Bandito dal capitanato, uno può starsene tranquillamente a San Sisto, o a Carpegna,
per anni, trovare un lavoro e magari rifarsi una vita. Se non gli riesce o non ne
ha talento, s'intruppa con altri banditi e si dà alla malavita: scorrerie,
estorsioni, rapine, omicidi. Le cronache di quel secolo ne sono piene.

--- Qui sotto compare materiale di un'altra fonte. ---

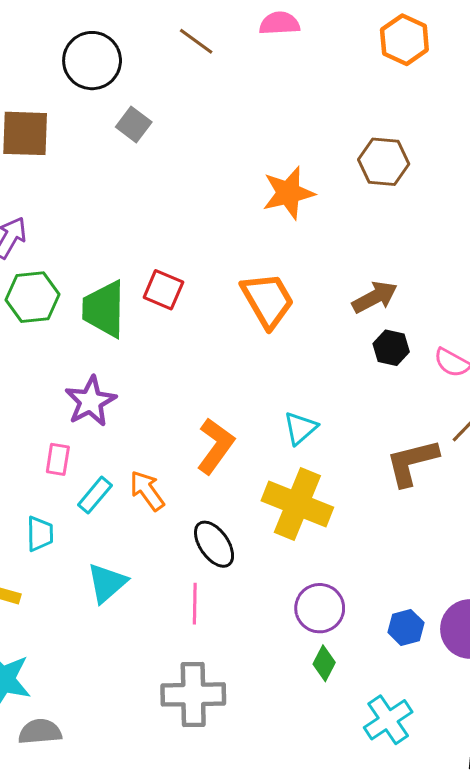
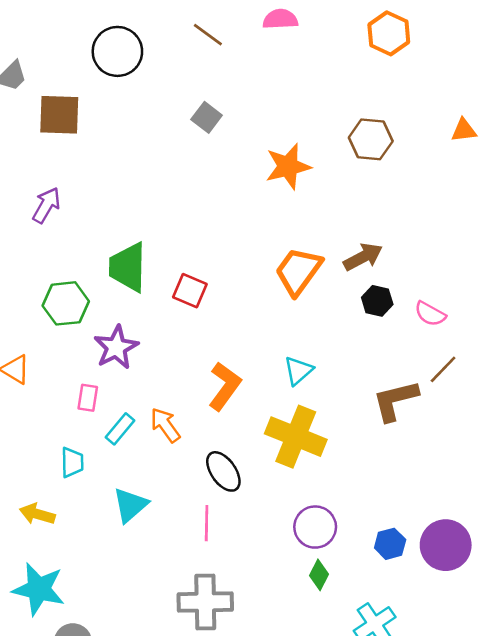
gray square: (134, 125) -> (207, 117), moved
red square: (163, 290) -> (190, 291), moved
green hexagon: (32, 297) -> (66, 303), moved
orange trapezoid: (268, 300) -> (298, 271), moved, turned -114

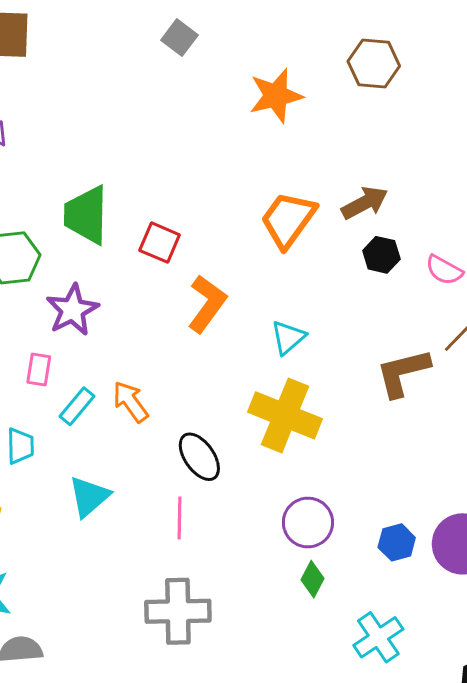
orange L-shape: (225, 386) -> (207, 304), moved

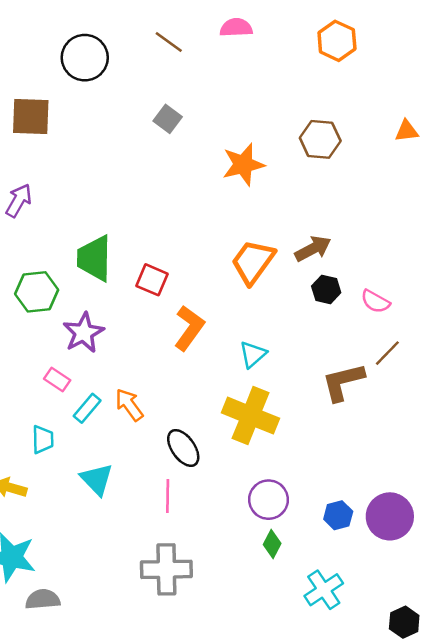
pink rectangle: (39, 370) -> (57, 380), turned -65
cyan triangle: (89, 497) -> (97, 479), turned -33

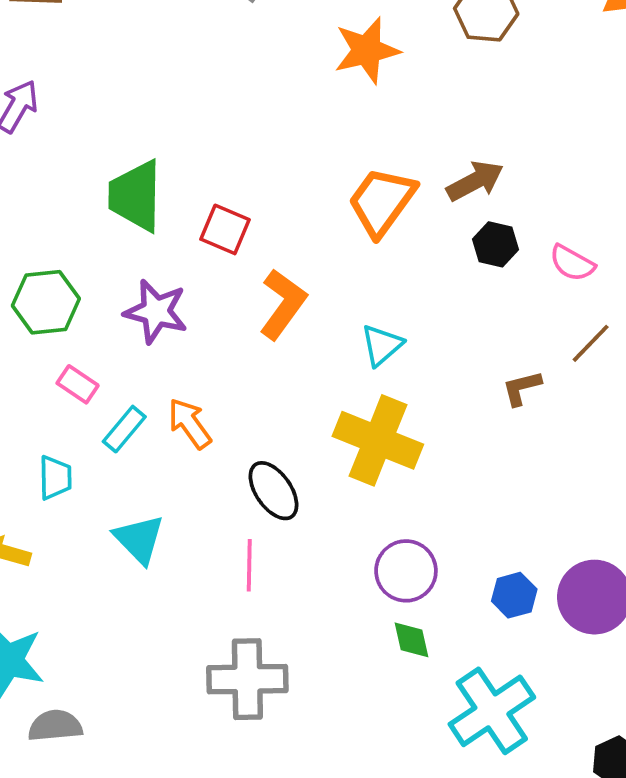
green hexagon: (37, 292) -> (46, 302), moved
purple star: (84, 333) -> (156, 312), moved, turned -30
brown L-shape: (343, 382) -> (522, 388), size x0.6
green diamond: (272, 544) -> (412, 640), turned -40
cyan cross: (324, 590) -> (492, 711), size x1.4

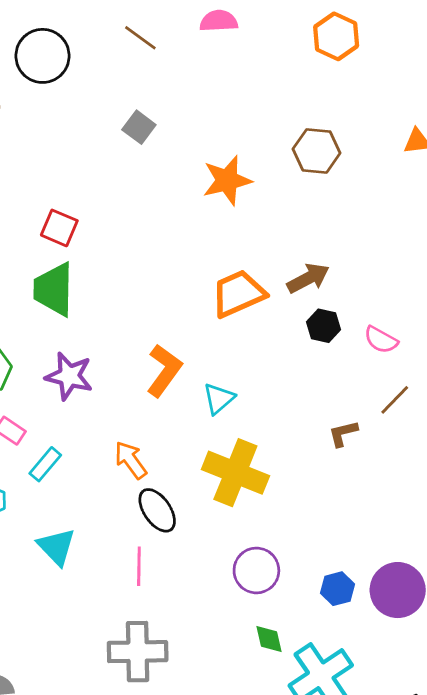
orange trapezoid: (382, 201) -> (238, 294), turned 30
red square: (225, 229) -> (59, 228), moved
cyan triangle: (382, 345) -> (219, 398), moved
orange arrow: (190, 423) -> (131, 460), moved
green diamond: (412, 640) -> (269, 639), moved

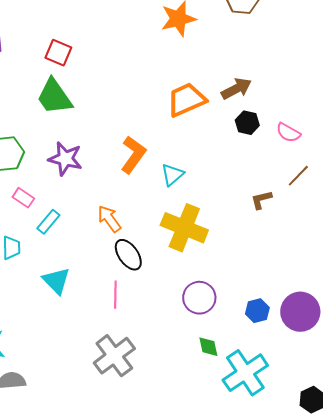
green trapezoid: (54, 289) -> (54, 97), turned -36
gray cross: (138, 652) -> (114, 356), turned -36

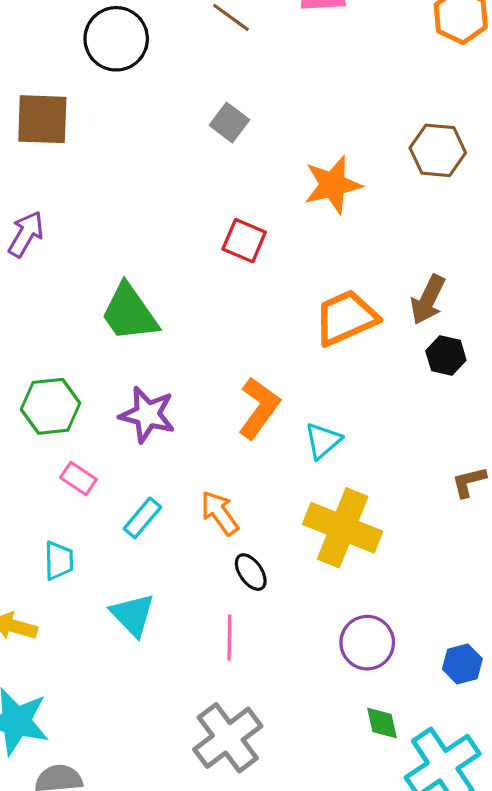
red square: (58, 53) -> (244, 241), moved
brown arrow: (236, 89) -> (428, 300), turned 144
cyan rectangle: (48, 222) -> (142, 518), moved
black ellipse: (128, 255) -> (251, 572), size x0.7

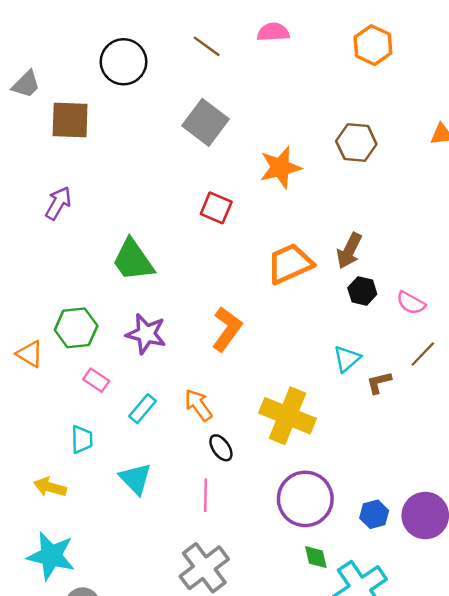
gray square: (229, 122) -> (205, 122), size x1.6
cyan triangle: (323, 441) -> (347, 359), moved
purple circle: (367, 643) -> (305, 499), size x1.4

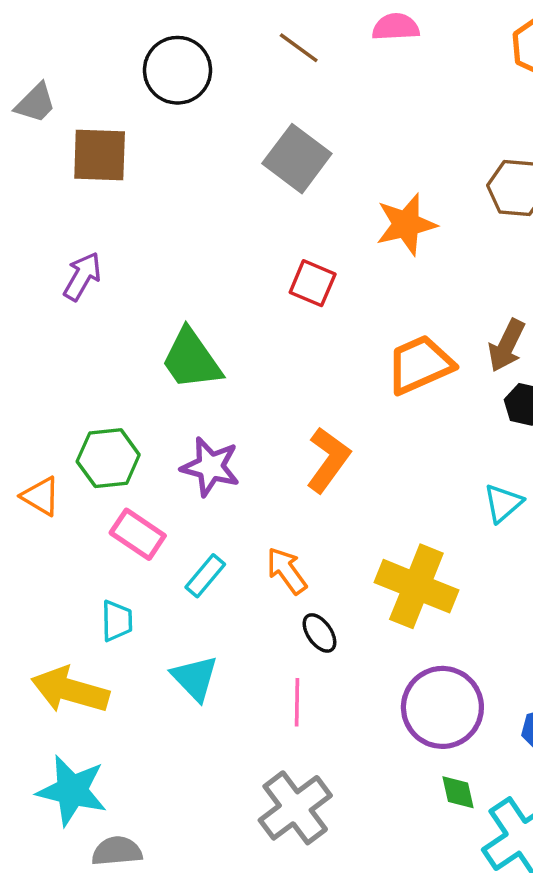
pink rectangle: (96, 380) -> (138, 534), size x1.4
yellow arrow: (50, 487) -> (70, 690), size x1.6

Il Sasso, con le sue macchie e i suoi anfratti rocciosi, è naturalmente un ridotto
ideale per i malviventi. Ma il flagello colpisce tutto il capitanato. Nel 1570 il
provveditore dà notizia a Firenze che in questo paese s'è scoperto dodici o
quattordici uomini, li quali senza timore alcuno vanno alle case, e quando non
possono entrare per l'uscio entrano per i tetti, e rubano d'ogni sorte di robe;
e poi mettano la taglia a denari, minacciando se no gli hanno di ammazzare, e tal
cosa mette ispavento ai popoli. Nel 1577 è il capitanato a riferire al graduca che
in questo capitanato ci sono molti di mala vita, e non attendono se non a fare
omicidi, et in dua mesi è stato morto già cinque persone e fatto molti latrocini e
sforzi a donne, e da dieci giorni in qua si son fermi otto banditi in sull'Alpe che
passa dalla Pieve alla Badia, et hanno tolto [a] molte persone li danari, a tal che
pochi sono che oggi ardischino a passare l'Alpe senza grossa compagnia.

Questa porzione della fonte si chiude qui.